Friday, July 15, 2005

The World On Fire

I awoke today to the smell of smoke.

At first: fear. I walked around the house, fearing a part of it was smoldering and was a danger to my wife and my dogs. No smoke alarms went off and the inside of the house was clear.

Next: curious. I looked outside to see very hazy air. A fire in the neighborhood? Not likely, this smelled like a campfire or a forest fire. Ahhh, a forest fire. We were safe. Well, maybe. Someday the Anchorage hillside will have a major fire which will be the biggest emergency we will face next to another 1964-proportion earthquake (9.2 if you ask Mr. Richter). The fact that no one had called me into work meant Anchorage was probably safe.

I had errands to do and driving alone in the car causes the irresistible urge to do one of two things: sing along to the stereo or talk on the cellphone. I know, I know, cellphone plus driving equals much increased chance of an accident. Still the urge was strong as was my curiosity about what exactly was on fire. I did what I criticize others for: I called the police to find the answer to a non-police question.
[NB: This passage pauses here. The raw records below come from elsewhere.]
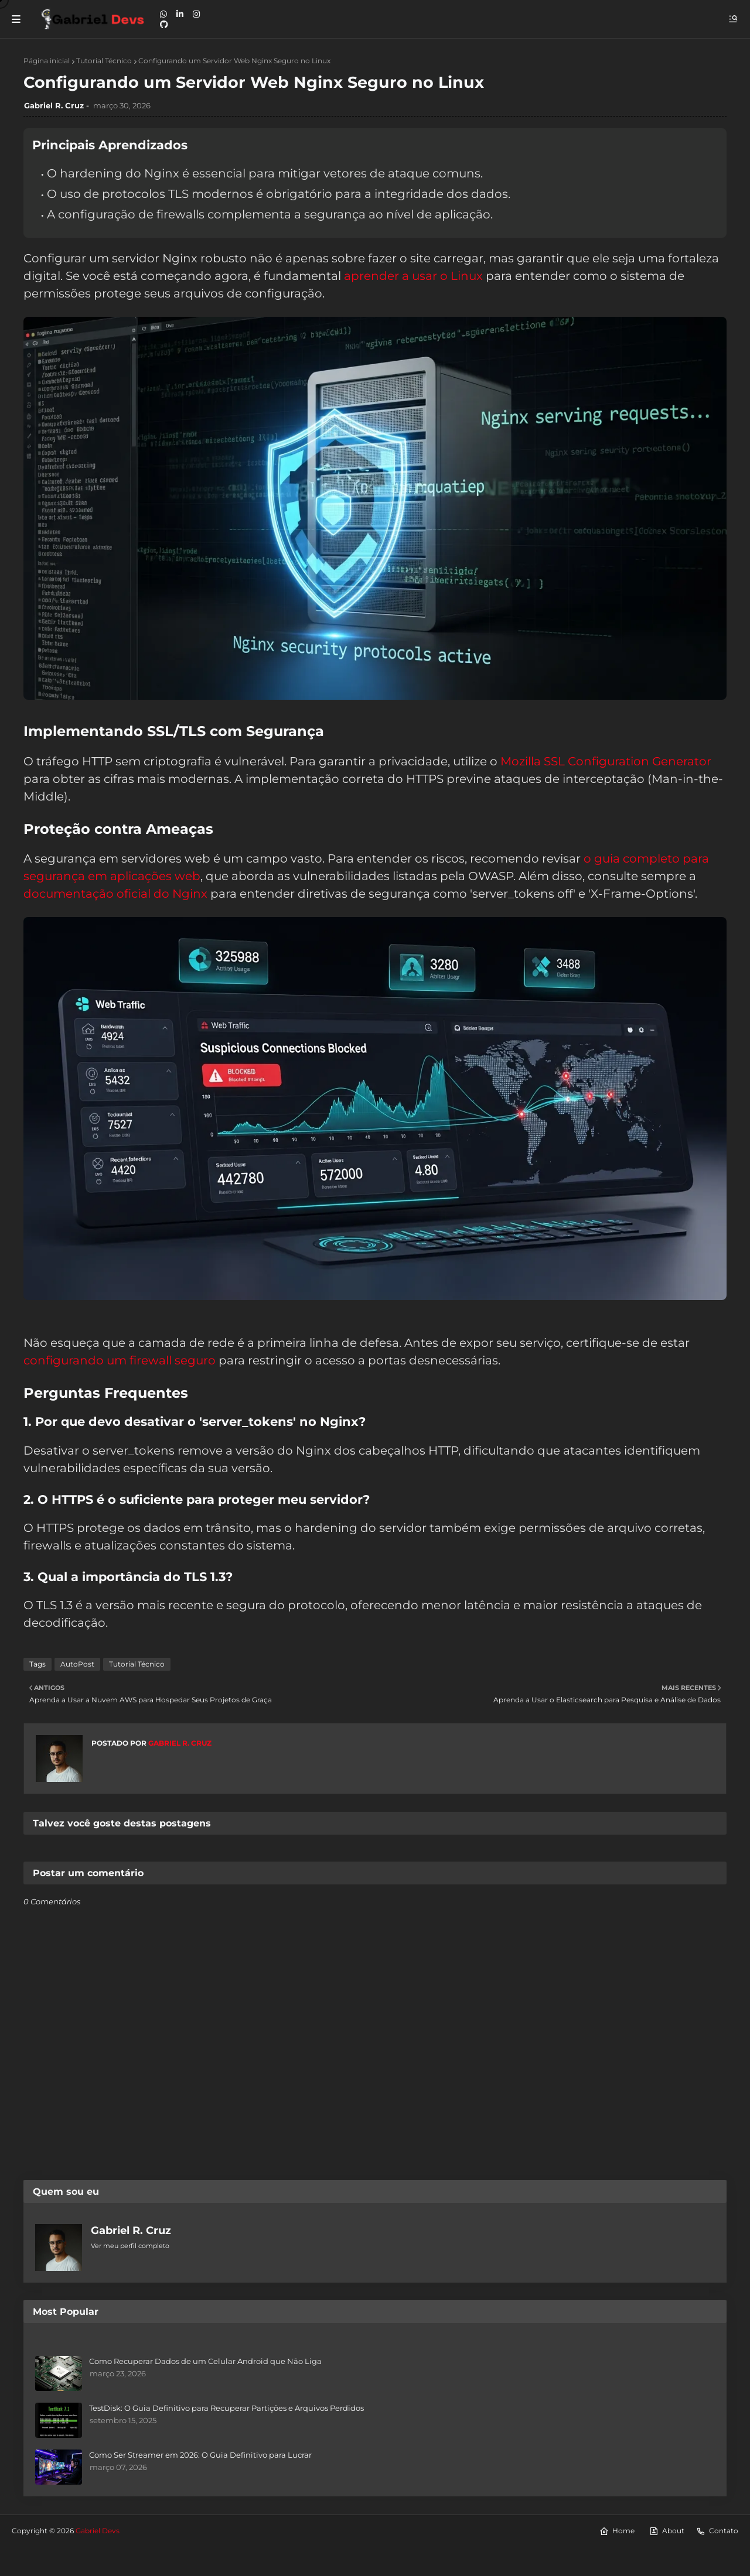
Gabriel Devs (98, 2530)
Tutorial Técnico (104, 60)
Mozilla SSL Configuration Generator (605, 761)
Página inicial (46, 60)
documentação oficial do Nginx (115, 894)
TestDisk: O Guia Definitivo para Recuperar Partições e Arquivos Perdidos (226, 2408)
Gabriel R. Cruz (54, 105)
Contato (717, 2531)
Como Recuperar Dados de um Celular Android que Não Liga (205, 2361)
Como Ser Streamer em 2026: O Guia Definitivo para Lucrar (200, 2454)
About (666, 2531)
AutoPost (77, 1664)
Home (617, 2531)
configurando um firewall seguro (119, 1360)
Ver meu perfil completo (130, 2246)
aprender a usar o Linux (413, 276)
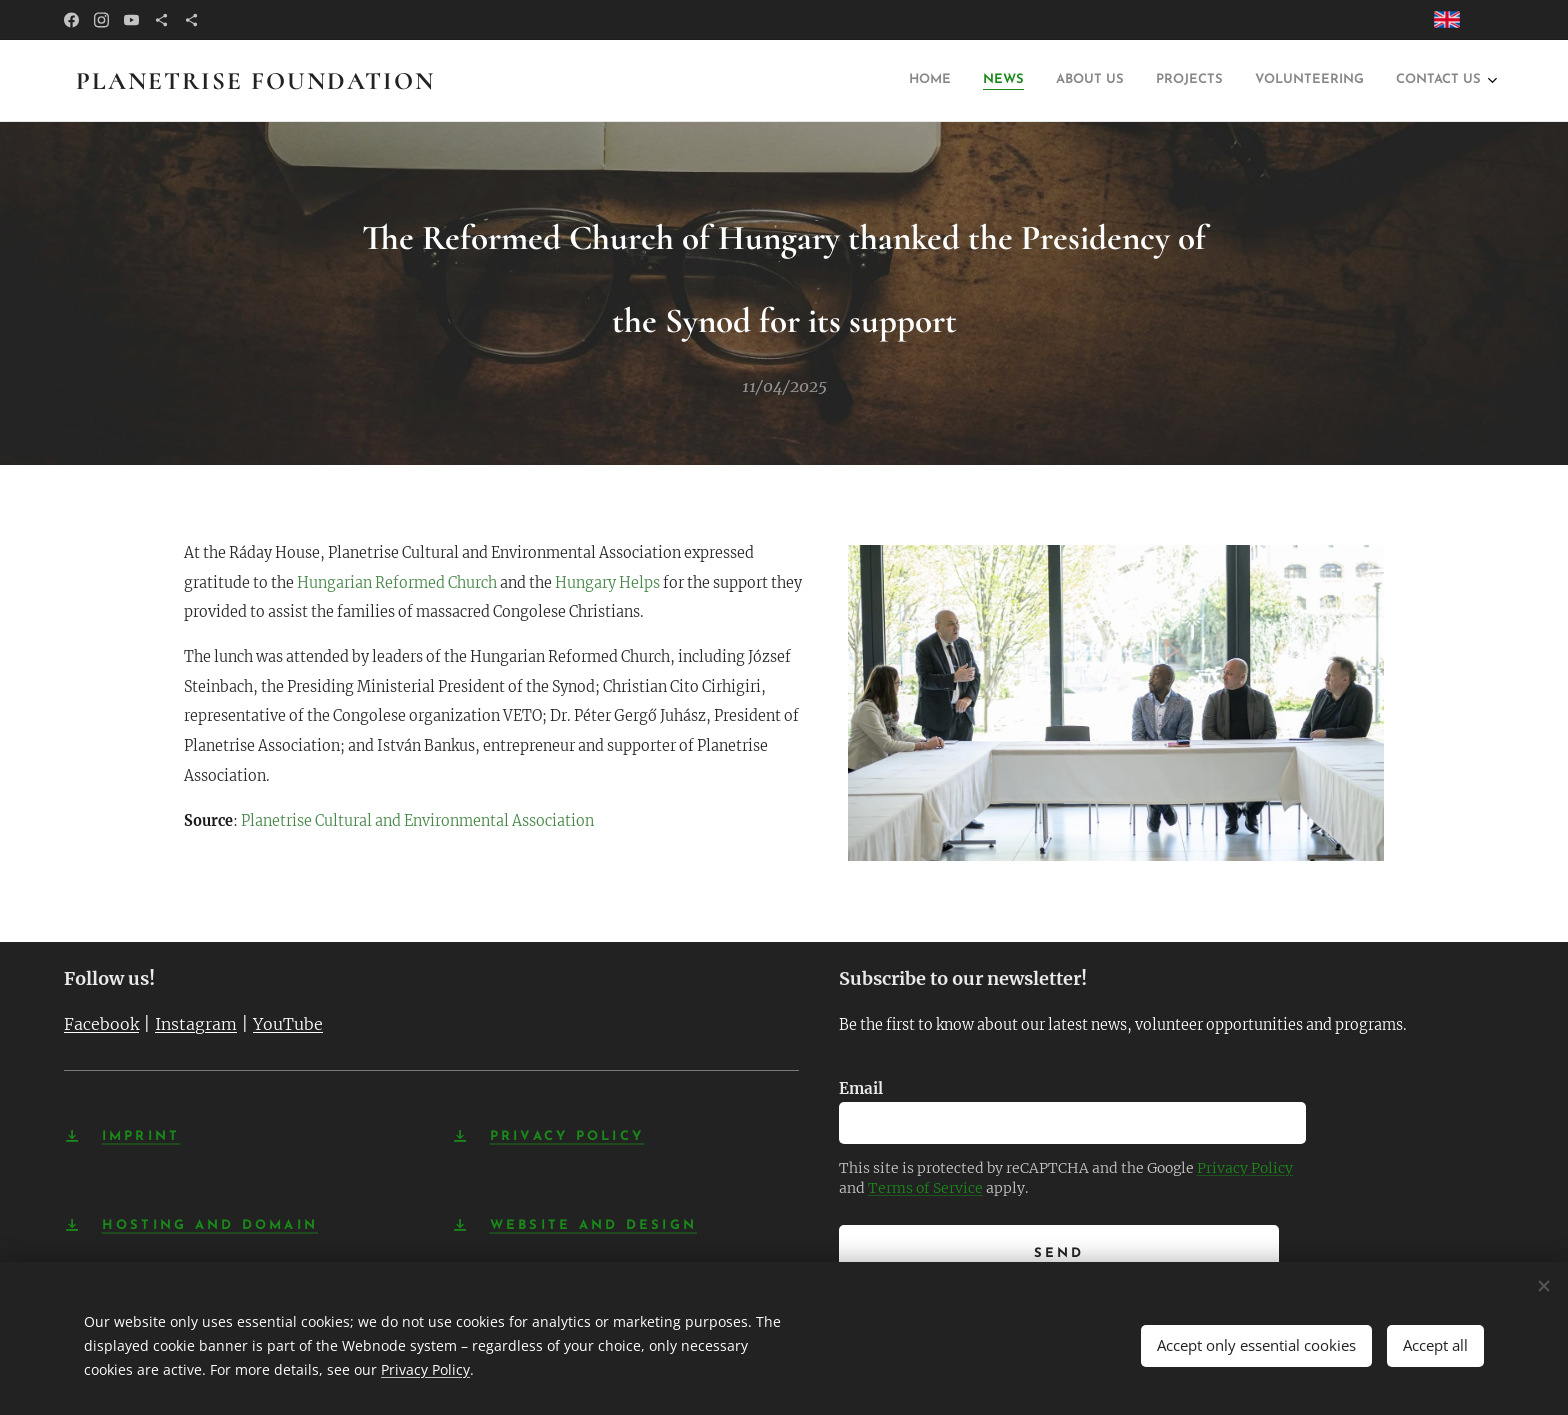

I cut myself a little slack since I’m, in effect, calling friends to see what they know. And Kara Sr. knew. What was on fire? The world.

Okay, not exactly the world but 16,000 acres of forest south of Anchorage. The winds were such that the smoke sits in the Anchorage bowl like an electric blanket completely covering an afternoon sleeper. Hot, hard to breathe through, and oppressive.

I have since heard it was a lightning strike that started the fire. No surprise. Last night we had some hellacious lightning and thunder in the Anchorage area. This particular fire started a week or more ago, but last night was a great reminder of real weather.

In the Lower 48, I hear tell, places get thunder than lightning all the time. Anchorage, not so much. I don’t know whether it’s that it doesn’t get all that hot here usually or that the proximity of the mountains to the ocean might play a role, but Anchorage doesn’t even get real rain.

It rains quite a bit but it’s usually what I refer to as “excuse me” rain, just tiny sprinkles. It can sprinkle all day every day for weeks but we usually don’t get Lower 48 rain, what I refer to as “chubby rain” (an homage to the movie Bowfinger, which if you haven’t seen you need to, for some many reasons including there’s a lovely scathing joke about Anne Heche, who dated Steve Martin for two years before she decided she was a lesbian for publicity reasons). “Chubby rain” comes in big drops and so hard that it bounces off of the ground when it hits.

Last night, just after we went to bed, I heard the first small rumble of thunder pass the house. I love thunder. Perhaps it’s a guy thing or perhaps it’s just an Eric thing but when I hear thunder and the clouds are huge and dark and ominous I want to run outside and scream “I am the god of thunder!” at the top of my lungs. Usually I refrain from doing it. Usually.

A couple minutes later a much larger crash of thunder came and startled my wife from deep sleep to sitting straight up in bed. Bailey, our medically complicated dog, hid her head in the closet with her hind end sticking back out into the bedroom. Sugar, our more aloof dog, jumped up onto our bed and immediately wanted to sit on my pillow and shake from fear. We managed to get her off of our heads and between us where we petted her until she eventually calmed down enough to jump off the bed and lay down on her blanket near the closet halfway in which Bailey now slept.

I love the way thunder crashes over you; the way you can hear it approaching and hear it washing past you. I’m a big fan of dramatic weather.

Next came the “chubby rain.” It rained like crazy last night; bouncing, ricocheting, splashing, pummeling rain. Ah, freshness.

Then to awake to the world on fire, or at least to the smell of the world on fire, was appropriate if not necessarily well received.

Nature has so much drama that I think I can resist from creating my own drama for a couple of days. If I can let all of my stress wash away with the “chubby rain” and drift past like the smoky haze then I believe I will achieve some calm which has eluded me the past few weeks.

I can fret and worry and obsess but I cannot stop the fire or the rain. There’s freedom in that knowledge.


john cowart said...

You'd love Florida, lightening capital of the world!

Anonymous said...

I to and a fan of Loud & Bright weather. When ever we get the storms here I run out with my camera, and hope against all hopes that I can get the shot of a bolt against the dark clouds. I have family down in the Lower 48, and they think that I am crazy (not that far from the truth), a storm came in, the thunder crashed, lightening flashed, and here I am with a digital recorder and camera running out with an umbrella into the Fat Rain weather. I think that being a storm chaser would be fun. Maybe that is what I will do when I grow up ... (My wife laughs every time I say that).